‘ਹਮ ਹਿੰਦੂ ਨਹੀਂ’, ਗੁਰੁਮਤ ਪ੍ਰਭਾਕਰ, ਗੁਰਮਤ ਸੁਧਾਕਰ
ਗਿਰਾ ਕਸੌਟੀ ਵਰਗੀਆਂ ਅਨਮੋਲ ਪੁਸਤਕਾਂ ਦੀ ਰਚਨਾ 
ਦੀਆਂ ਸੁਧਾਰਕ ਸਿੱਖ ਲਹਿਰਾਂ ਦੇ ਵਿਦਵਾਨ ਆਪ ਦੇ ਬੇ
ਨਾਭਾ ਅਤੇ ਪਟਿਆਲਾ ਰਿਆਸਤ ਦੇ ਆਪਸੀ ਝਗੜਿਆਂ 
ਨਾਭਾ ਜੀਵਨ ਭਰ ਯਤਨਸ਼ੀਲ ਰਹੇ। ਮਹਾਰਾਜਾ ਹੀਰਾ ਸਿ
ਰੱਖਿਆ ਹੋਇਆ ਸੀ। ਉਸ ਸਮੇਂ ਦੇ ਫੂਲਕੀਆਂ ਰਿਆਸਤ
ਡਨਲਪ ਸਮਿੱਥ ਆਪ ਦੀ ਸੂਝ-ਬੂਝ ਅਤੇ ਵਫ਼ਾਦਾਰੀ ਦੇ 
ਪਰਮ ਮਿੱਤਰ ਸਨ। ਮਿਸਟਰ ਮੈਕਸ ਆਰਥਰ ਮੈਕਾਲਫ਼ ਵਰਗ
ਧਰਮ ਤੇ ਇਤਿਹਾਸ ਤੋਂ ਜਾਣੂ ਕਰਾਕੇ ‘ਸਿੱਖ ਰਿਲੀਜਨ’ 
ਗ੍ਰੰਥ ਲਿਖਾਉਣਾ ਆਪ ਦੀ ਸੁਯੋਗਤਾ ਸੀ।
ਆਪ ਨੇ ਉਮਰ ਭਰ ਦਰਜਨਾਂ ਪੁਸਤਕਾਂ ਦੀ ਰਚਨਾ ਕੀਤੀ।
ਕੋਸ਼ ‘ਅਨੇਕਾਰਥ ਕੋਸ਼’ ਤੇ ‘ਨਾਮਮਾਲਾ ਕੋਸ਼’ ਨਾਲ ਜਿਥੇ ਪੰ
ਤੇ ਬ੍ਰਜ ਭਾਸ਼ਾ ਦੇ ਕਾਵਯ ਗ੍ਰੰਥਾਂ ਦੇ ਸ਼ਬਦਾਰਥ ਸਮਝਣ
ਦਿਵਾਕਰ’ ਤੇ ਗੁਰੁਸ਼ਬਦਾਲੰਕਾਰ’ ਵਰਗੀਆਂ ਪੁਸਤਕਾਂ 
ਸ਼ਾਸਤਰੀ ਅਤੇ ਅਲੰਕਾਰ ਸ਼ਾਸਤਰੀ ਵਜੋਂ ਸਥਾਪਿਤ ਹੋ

◆ **REQUIRED WORK**:
All that is wanted is the lines from the one containing "ਆਪ ਨੇ ਉਮਰ ਭਰ ਦਰਜਨਾਂ ਪੁਸਤਕਾਂ ਦੀ ਰਚਨਾ ਕੀਤੀ।" through the last line of the records, restated word for word.

◆ **EXPECTED OUTPUT**:
ਆਪ ਨੇ ਉਮਰ ਭਰ ਦਰਜਨਾਂ ਪੁਸਤਕਾਂ ਦੀ ਰਚਨਾ ਕੀਤੀ।
ਕੋਸ਼ ‘ਅਨੇਕਾਰਥ ਕੋਸ਼’ ਤੇ ‘ਨਾਮਮਾਲਾ ਕੋਸ਼’ ਨਾਲ ਜਿਥੇ ਪੰ
ਤੇ ਬ੍ਰਜ ਭਾਸ਼ਾ ਦੇ ਕਾਵਯ ਗ੍ਰੰਥਾਂ ਦੇ ਸ਼ਬਦਾਰਥ ਸਮਝਣ
ਦਿਵਾਕਰ’ ਤੇ ਗੁਰੁਸ਼ਬਦਾਲੰਕਾਰ’ ਵਰਗੀਆਂ ਪੁਸਤਕਾਂ 
ਸ਼ਾਸਤਰੀ ਅਤੇ ਅਲੰਕਾਰ ਸ਼ਾਸਤਰੀ ਵਜੋਂ ਸਥਾਪਿਤ ਹੋ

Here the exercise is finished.